──────── ENTRIES PROVIDED ────────
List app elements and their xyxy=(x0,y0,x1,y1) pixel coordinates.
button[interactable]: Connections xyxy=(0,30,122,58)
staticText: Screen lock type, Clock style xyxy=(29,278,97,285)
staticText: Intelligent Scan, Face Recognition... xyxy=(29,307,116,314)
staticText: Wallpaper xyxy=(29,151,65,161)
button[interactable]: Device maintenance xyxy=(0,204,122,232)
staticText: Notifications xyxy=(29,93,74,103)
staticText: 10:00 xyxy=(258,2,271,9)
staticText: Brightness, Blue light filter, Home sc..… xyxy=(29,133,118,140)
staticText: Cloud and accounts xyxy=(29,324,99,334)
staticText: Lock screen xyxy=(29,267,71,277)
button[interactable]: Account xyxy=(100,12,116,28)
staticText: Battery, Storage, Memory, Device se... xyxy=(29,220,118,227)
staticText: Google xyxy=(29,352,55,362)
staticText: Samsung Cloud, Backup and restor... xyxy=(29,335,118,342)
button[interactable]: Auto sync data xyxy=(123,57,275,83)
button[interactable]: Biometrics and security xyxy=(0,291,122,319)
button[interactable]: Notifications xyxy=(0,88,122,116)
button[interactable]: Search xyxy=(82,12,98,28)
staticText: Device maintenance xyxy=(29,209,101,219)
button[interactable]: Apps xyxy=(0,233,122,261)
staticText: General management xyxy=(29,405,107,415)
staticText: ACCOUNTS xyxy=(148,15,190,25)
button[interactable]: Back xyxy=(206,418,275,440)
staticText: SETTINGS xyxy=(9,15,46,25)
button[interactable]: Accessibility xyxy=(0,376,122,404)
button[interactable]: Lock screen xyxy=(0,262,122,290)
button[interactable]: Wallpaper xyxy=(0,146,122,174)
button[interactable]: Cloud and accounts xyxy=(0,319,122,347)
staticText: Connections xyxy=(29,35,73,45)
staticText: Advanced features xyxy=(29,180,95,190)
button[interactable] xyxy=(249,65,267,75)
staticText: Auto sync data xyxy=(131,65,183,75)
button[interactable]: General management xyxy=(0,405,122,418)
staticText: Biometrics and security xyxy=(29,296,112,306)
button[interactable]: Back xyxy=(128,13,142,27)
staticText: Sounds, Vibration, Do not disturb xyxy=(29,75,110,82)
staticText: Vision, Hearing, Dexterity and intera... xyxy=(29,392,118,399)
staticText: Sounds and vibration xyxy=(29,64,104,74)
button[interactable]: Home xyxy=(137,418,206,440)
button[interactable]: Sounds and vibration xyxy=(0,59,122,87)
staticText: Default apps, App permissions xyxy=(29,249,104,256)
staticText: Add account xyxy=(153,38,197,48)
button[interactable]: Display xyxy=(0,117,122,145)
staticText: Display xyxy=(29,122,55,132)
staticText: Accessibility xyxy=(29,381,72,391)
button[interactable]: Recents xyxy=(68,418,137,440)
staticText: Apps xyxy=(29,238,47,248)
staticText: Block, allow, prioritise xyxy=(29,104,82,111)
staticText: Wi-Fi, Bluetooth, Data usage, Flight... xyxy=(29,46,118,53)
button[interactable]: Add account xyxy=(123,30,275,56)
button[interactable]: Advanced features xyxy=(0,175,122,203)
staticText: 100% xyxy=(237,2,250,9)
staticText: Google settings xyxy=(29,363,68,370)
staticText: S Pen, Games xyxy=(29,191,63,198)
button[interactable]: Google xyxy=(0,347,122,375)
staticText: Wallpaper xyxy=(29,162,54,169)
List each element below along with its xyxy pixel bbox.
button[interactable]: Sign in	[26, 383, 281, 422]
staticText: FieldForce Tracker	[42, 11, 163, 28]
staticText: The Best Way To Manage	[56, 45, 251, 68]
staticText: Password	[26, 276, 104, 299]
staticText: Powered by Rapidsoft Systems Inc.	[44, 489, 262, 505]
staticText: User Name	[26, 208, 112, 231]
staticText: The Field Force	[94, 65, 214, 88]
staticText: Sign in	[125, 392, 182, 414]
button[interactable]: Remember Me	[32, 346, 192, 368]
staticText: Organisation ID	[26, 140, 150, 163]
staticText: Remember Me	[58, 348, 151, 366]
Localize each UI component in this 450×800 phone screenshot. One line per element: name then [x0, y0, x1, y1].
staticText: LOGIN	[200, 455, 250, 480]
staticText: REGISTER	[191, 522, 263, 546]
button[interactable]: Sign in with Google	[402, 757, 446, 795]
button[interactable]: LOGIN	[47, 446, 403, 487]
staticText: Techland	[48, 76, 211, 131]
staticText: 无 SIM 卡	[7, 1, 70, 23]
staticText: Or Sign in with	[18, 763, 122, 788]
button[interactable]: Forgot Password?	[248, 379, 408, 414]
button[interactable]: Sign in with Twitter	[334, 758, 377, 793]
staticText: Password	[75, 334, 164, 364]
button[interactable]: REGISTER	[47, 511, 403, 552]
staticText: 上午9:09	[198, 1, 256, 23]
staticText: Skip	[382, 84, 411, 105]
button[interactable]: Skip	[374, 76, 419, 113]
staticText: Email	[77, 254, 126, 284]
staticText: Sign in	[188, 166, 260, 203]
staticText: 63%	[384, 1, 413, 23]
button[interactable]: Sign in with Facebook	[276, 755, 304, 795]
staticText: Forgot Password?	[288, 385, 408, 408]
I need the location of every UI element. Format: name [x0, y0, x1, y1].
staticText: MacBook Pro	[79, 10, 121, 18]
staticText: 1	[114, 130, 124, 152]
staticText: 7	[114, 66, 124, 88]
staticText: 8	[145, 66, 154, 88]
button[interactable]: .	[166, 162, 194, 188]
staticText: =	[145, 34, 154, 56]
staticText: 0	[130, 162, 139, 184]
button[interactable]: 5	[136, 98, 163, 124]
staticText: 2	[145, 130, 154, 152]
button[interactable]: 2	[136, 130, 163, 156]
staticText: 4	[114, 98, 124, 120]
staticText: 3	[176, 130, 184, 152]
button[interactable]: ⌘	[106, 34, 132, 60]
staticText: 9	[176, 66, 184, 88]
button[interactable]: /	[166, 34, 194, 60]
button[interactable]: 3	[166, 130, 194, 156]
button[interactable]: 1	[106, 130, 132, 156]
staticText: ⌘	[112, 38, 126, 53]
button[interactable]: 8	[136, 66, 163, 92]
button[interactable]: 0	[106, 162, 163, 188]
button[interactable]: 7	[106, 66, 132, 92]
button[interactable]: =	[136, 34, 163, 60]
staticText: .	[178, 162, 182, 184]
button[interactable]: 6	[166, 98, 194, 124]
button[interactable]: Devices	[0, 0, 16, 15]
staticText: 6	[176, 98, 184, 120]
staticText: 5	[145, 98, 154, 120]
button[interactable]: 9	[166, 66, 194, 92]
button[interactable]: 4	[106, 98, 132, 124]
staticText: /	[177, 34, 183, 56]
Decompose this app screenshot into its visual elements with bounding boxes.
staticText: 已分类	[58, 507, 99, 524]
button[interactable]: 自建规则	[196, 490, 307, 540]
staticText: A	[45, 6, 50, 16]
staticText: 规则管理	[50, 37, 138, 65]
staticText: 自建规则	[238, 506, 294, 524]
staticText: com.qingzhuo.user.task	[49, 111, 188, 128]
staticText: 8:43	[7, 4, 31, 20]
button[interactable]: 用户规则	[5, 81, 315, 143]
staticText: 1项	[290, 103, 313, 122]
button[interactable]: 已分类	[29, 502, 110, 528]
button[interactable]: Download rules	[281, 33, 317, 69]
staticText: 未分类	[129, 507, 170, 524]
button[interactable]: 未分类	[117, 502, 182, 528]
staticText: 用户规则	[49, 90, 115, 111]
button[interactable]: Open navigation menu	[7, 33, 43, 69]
────────
──────── ENTRIES PROVIDED ────────
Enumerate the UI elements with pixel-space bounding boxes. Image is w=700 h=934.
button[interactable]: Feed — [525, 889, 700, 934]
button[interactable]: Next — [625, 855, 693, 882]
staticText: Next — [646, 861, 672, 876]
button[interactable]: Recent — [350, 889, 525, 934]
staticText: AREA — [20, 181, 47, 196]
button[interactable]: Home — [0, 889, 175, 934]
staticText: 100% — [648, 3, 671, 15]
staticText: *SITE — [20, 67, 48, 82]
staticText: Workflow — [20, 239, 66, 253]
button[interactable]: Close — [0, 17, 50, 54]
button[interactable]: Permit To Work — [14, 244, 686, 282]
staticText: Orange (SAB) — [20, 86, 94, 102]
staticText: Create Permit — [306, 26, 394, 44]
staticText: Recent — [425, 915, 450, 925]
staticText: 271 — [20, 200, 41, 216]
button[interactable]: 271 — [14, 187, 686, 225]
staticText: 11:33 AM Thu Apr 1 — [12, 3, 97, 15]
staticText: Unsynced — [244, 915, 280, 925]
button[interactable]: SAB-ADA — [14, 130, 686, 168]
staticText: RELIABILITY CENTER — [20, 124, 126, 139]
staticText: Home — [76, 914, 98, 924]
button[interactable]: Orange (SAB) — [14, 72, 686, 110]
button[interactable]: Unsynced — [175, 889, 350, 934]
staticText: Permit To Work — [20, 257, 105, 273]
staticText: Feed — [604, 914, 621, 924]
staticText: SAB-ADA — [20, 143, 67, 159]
────────
──────── ENTRIES PROVIDED ────────
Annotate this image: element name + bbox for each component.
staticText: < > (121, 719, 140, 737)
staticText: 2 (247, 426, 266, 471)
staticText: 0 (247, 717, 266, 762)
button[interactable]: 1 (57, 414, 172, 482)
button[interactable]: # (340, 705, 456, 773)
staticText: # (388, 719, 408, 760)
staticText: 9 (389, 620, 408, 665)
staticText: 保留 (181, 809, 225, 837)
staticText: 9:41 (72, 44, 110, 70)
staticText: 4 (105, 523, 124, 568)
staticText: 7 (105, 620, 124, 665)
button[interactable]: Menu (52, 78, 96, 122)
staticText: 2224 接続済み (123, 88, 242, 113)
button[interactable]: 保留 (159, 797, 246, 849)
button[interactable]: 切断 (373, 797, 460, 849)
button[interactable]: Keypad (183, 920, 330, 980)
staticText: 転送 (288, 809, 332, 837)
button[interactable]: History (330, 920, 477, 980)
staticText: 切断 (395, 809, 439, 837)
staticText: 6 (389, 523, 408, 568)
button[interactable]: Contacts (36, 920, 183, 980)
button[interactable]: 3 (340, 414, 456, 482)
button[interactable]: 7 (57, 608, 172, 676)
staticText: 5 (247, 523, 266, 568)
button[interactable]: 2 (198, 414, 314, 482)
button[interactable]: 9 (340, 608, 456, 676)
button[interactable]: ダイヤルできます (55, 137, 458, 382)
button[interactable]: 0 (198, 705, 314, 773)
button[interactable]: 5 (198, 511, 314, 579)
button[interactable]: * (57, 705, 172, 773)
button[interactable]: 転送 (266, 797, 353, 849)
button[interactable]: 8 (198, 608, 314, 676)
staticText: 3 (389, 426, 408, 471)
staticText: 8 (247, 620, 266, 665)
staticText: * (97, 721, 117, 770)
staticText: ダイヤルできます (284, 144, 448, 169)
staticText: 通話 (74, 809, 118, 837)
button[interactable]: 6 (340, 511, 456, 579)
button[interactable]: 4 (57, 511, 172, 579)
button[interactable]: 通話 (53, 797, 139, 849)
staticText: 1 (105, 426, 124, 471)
────────
## WHAT NEEDS TO BE DONE:
Search the data above for the word "Unsynced", then gather each line in which it appears.

## SOLUTION TO THE EXERCISE:
staticText: Unsynced — [244, 915, 280, 925]
button[interactable]: Unsynced — [175, 889, 350, 934]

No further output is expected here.